◆ Task item ◆
Within the listing below, how many lines include the string "implement"? Reply with only the number.

◆ The records ◆
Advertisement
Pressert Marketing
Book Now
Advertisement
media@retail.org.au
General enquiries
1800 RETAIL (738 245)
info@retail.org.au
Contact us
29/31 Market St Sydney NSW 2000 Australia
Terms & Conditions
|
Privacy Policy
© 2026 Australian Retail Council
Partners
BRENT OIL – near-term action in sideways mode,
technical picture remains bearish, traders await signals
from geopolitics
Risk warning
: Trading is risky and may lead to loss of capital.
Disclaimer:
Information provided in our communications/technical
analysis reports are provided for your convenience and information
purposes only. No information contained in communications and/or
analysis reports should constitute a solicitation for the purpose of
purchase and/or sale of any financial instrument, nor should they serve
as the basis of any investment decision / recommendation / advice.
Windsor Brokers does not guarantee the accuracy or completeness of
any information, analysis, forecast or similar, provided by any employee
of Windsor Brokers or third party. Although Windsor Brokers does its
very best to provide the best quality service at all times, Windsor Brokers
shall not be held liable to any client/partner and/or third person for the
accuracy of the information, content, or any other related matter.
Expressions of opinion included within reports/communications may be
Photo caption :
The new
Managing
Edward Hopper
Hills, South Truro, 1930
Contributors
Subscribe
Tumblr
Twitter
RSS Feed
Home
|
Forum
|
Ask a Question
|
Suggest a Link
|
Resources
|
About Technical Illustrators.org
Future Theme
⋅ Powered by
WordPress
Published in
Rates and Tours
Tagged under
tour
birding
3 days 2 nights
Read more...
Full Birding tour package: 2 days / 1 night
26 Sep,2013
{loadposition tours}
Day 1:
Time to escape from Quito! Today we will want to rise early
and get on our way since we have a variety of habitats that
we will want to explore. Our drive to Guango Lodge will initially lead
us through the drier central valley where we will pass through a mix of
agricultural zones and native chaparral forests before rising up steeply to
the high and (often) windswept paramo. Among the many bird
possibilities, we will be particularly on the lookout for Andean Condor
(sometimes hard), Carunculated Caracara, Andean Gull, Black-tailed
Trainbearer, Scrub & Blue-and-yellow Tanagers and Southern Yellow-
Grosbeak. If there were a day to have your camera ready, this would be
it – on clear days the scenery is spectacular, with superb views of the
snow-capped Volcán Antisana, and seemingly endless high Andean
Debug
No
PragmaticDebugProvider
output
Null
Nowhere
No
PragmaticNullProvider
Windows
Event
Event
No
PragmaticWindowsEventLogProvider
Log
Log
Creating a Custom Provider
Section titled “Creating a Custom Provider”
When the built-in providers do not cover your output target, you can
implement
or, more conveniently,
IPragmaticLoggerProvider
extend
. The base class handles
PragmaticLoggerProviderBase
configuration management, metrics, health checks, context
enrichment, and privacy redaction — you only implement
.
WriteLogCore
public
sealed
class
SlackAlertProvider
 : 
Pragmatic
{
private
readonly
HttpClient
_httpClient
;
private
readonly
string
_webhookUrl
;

◆ Response to this task ◆
2